Frankly, as a middle aged severe asthmatic (oh god, I’m middle aged…), I’m starting to get a bit annoyed.

So, to those out there who also have loved ones who are either old, or otherwise health compromised, here are a few tips.

• When said loved one starts making jokes about being a red shirt on Star Trek, or more preferably the heroic captain who always seems to make a comeback from the brink of whatever, or starts quoting Monty Python (I don’t want to go in the cart!), don’t get annoyed, or even mad, and ask them to take it back and how dare they make such an off taste joke, etc. Understand that the alternative is to let the anxiety monster win, and the anxiety monster never brings cookies and steals all the fruit punch.

Actually, that’s really the only tip.
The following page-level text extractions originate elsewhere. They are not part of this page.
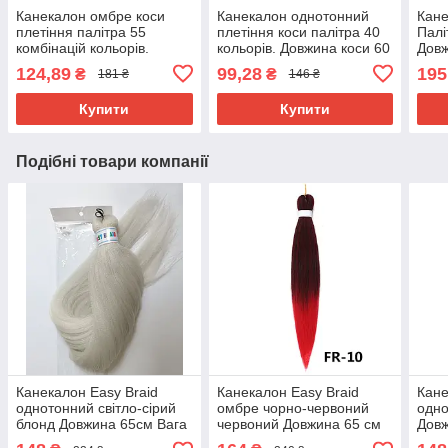
Канекалон омбре коси
Канекалон однотонний
Кане
плетіння палітра 55
плетіння коси палітра 40
Палі
комбінацій кольорів.
кольорів. Довжина коси 60
Довж
Довжина в косі 60 см. #
см. Термостійкий.
г Ни
124,89
99,28
195
₴
₴
181 ₴
146 ₴
Термостійкий
вогн
Brai
Купити
Купити
Подібні товари компанії
Канекалон Easy Braid
Канекалон Easy Braid
Кане
однотонний світло-сірий
омбре чорно-червоний
одно
блонд Довжина 65см Вага
червоний Довжина 65 см
Довж
90 грам
Вага 90 грам
гра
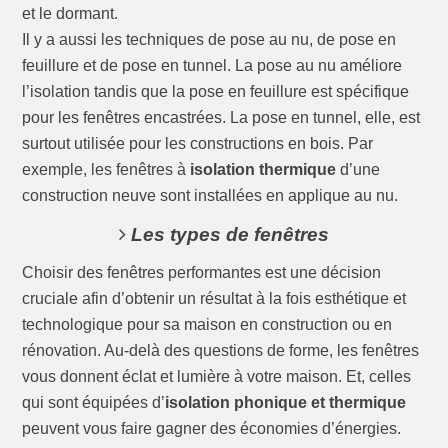
et le dormant.
Il y a aussi les techniques de pose au nu, de pose en
feuillure et de pose en tunnel. La pose au nu améliore
l’isolation tandis que la pose en feuillure est spécifique
pour les fenêtres encastrées. La pose en tunnel, elle, est
surtout utilisée pour les constructions en bois. Par
exemple, les fenêtres à
isolation thermique
d’une
construction neuve sont installées en applique au nu.
Les types de fenêtres
Choisir des fenêtres performantes est une décision
cruciale afin d’obtenir un résultat à la fois esthétique et
technologique pour sa maison en construction ou en
rénovation. Au-delà des questions de forme, les fenêtres
vous donnent éclat et lumière à votre maison. Et, celles
qui sont équipées d’
isolation phonique et thermique
peuvent vous faire gagner des économies d’énergies.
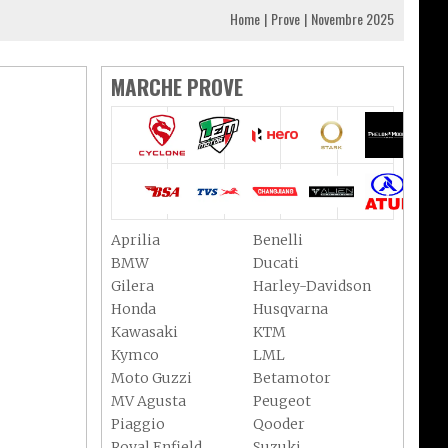
Home
Prove
Novembre 2025
MARCHE PROVE
Aprilia
Benelli
BMW
Ducati
Gilera
Harley-Davidson
Honda
Husqvarna
Kawasaki
KTM
Kymco
LML
Moto Guzzi
Betamotor
MV Agusta
Peugeot
Piaggio
Qooder
Royal Enfield
Suzuki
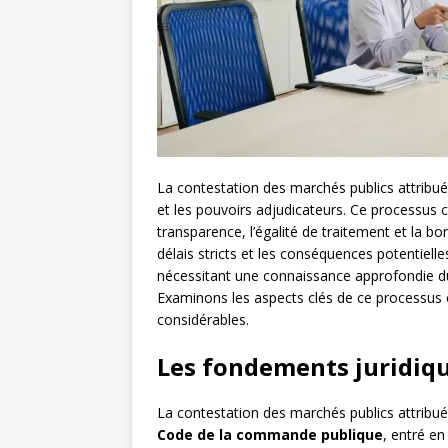
La contestation des marchés publics attribué
et les pouvoirs adjudicateurs. Ce processus
transparence, l’égalité de traitement et la bo
délais stricts et les conséquences potentiell
nécessitant une connaissance approfondie du
Examinons les aspects clés de ce processus 
considérables.
Les fondements juridiqu
La contestation des marchés publics attribué
Code de la commande publique
, entré en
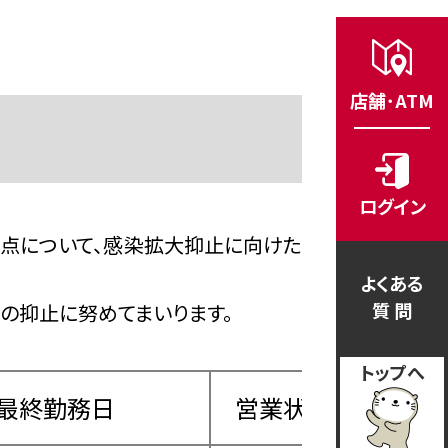
店舗･ATM
ログイン
点について、感染拡大抑止に向けた
よくある
質 問
の抑止に努めてまいります。
トップへ
最終勤務日
営業状況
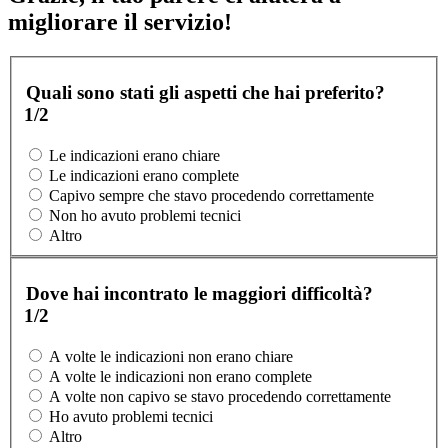
migliorare il servizio!
Quali sono stati gli aspetti che hai preferito?
1/2
Le indicazioni erano chiare
Le indicazioni erano complete
Capivo sempre che stavo procedendo correttamente
Non ho avuto problemi tecnici
Altro
Dove hai incontrato le maggiori difficoltà?
1/2
A volte le indicazioni non erano chiare
A volte le indicazioni non erano complete
A volte non capivo se stavo procedendo correttamente
Ho avuto problemi tecnici
Altro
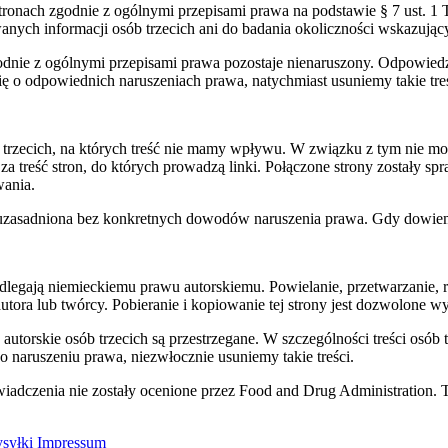
 stronach zgodnie z ogólnymi przepisami prawa na podstawie § 7 ust.
ch informacji osób trzecich ani do badania okoliczności wskazującyc
dnie z ogólnymi przepisami prawa pozostaje nienaruszony. Odpowiedz
 o odpowiednich naruszeniach prawa, natychmiast usuniemy takie treś
b trzecich, na których treść nie mamy wpływu. W związku z tym nie mo
 za treść stron, do których prowadzą linki. Połączone strony został
wania.
dnak uzasadniona bez konkretnych dowodów naruszenia prawa. Gdy dowiem
podlegają niemieckiemu prawu autorskiemu. Powielanie, przetwarzanie
ora lub twórcy. Pobieranie i kopiowanie tej strony jest dozwolone w
wa autorskie osób trzecich są przestrzegane. W szczególności treści osób 
 naruszeniu prawa, niezwłocznie usuniemy takie treści.
adczenia nie zostały ocenione przez Food and Drug Administration. T
syłki
Impressum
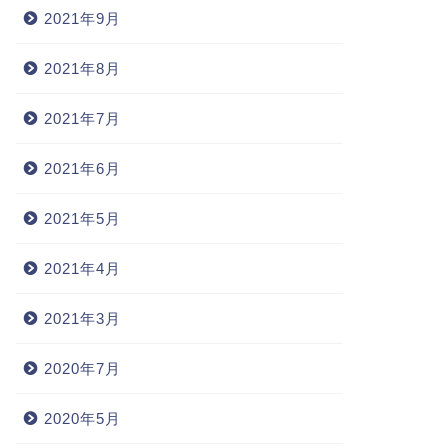
2021年9月
2021年8月
2021年7月
2021年6月
2021年5月
2021年4月
2021年3月
2020年7月
2020年5月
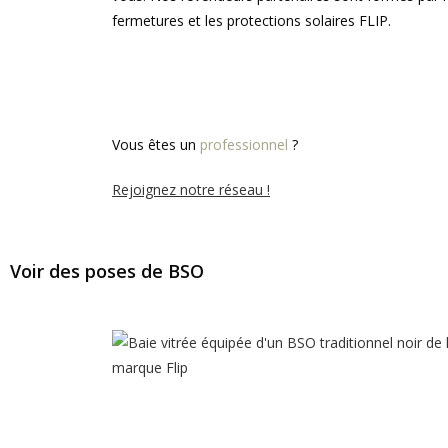
fermetures et les protections solaires FLIP.
Vous êtes un
professionnel
?
Rejoignez notre réseau !
Voir des poses de BSO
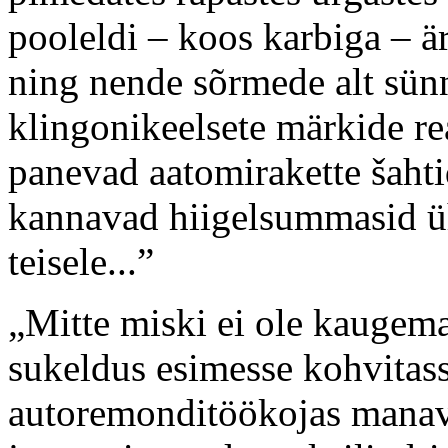
pooleldi – koos karbiga – ä
ning nende sõrmede alt sün
klingonikeelsete märkide r
panevad aatomirakette šahti
kannavad hiigelsummasid üh
teisele...”
„Mitte miski ei ole kaugema
sukeldus esimesse kohvitassi
autoremonditöökojas mana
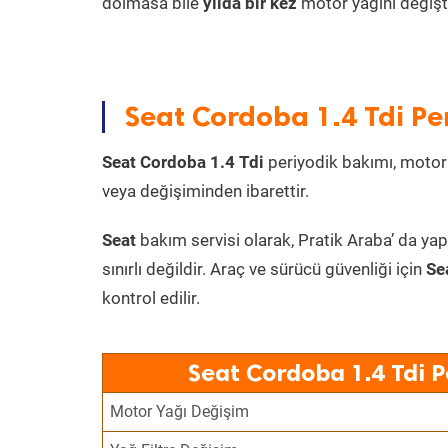
dolmasa bile
yılda bir kez
motor yağını değişt
Seat Cordoba 1.4 Tdi Per
Seat Cordoba 1.4 Tdi
periyodik bakımı, motor y
veya değişiminden ibarettir.
Seat
bakım servisi olarak, Pratik Araba’ da yap
sınırlı değildir. Araç ve sürücü güvenliği için
Se
kontrol edilir.
Seat Cordoba 1.4 Tdi P
Motor Yağı Değişim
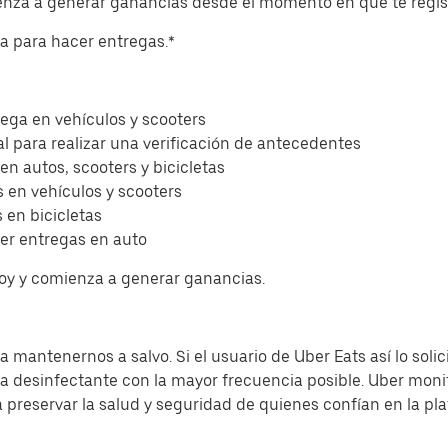
ienza a generar ganancias desde el momento en que te regis
eta para hacer entregas.*
ega en vehículos y scooters
l para realizar una verificación de antecedentes
 en autos, scooters y bicicletas
 en vehículos y scooters
 en bicicletas
er entregas en auto
hoy y comienza a generar ganancias.
 mantenernos a salvo. Si el usuario de Uber Eats así lo solic
sa desinfectante con la mayor frecuencia posible. Uber moni
a preservar la salud y seguridad de quienes confían en la pl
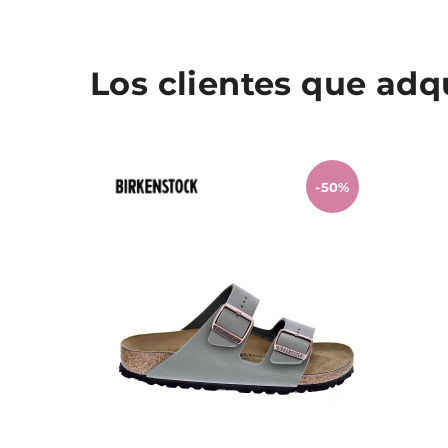
Los clientes que ad
-50%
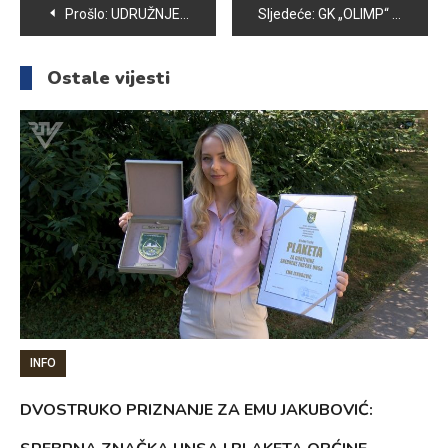
Navigacija
Prošlo:
UDRUŽNJE PČELARA „KOŠNICA“ U PROŠLOJ GODINI ORGANIZOVALO NEKOLIKO EDUKATIVNIH PREDAVANJA
Sljedeće:
GK „OLIMP“ RADI NA EDUKACIJI MLADIH KADROVA
članaka
Ostale vijesti
INFO
DVOSTRUKO PRIZNANJE ZA EMU JAKUBOVIĆ:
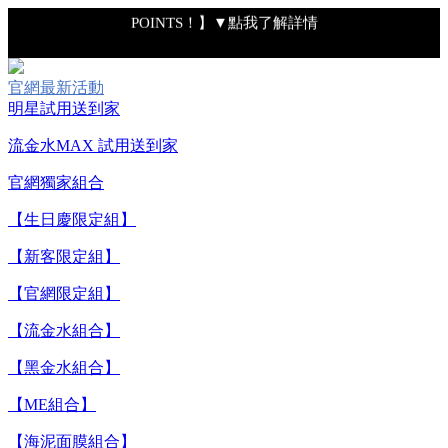
POINTS！】▼點我了解詳情
【綁定中信LINE Pay卡享最高6%回饋▼點我了解詳情】
官網最新活動
明星試用送到家
【重要公告】IPSA 無法驗證非官方通路銷售之品牌商品的真實
流金水MAX 試用送到家
性，也無法協助此類商品的售後服務
官網獨家組合
【全新流金水MAX 百元試用送到家！再享回購金】▼點我立
【生日慶限定組】
即試用
【新客限定組】
【8/4-8/9 單筆消費滿$3,000現折$300】
【官網限定組】
【流金水組合】
【8/4-8/9 新客LINE購物導購滿$2,000送100點LINE
【黑金水組合】
POINTS！】▼點我了解詳情
【ME組合】
【綁定中信LINE Pay卡享最高6%回饋▼點我了解詳情】
【海泥面膜組合】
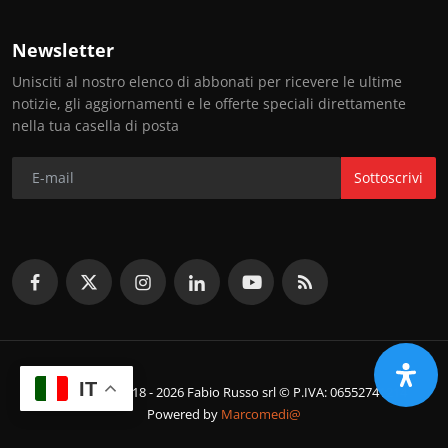
Newsletter
Unisciti al nostro elenco di abbonati per ricevere le ultime
notizie, gli aggiornamenti e le offerte speciali direttamente
nella tua casella di posta
Sottoscrivi
IT
© Copyright 2018 - 2026 Fabio Russo srl © P.IVA: 06552741214
Powered by
Marcomedi@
That, and understand that it’s pretty likely that however stressed out you are about their health, they’re very likely 100x more stressed out, even if they’re not showing it.

And seriously, media people, chill with the zombie apocalypse crap. Yes, this is serious (trust me, we totally know that one), yes, this needs to be covered, but acting as if we’re all in the game Contagion and Rick or Brad or some other strapping zombie killing hero is about to strut all manly into the picture, and actually saying the words “a threat to our species” (no really, they said that), is only causing an radically unhelpful panic and an economical disaster which was exactly what we didn’t need as we dealt with a health disaster. Also, again, not good for my blood pressure.

Also, this might be a good time to buy some stock in hand sanitizer companies. Also I used a random picture of something pretty because even I realized how off-color it would have been to use a still from the bring out your dead scene in Monty Python (but funny!) Also, I’m hoping this post will go viral. 😃

[Note: Thanks everyone for being patient with that prolonged break. Jalopy Rocket is back and will be on a regular-ish schedule again. Well, as regular as we get.]



  • jorgeibanez

    glad you mentioned it.
    Just yesterday a friend tried to reassure me by pointing out that it was mainly dangerous to old folks, like you mentioned.
    i did inquire if he had noticed the plentiful gray hairs on his beard or if had noticed mine.
    ‘Are you still taking your dose of Denialex with your breakfast?’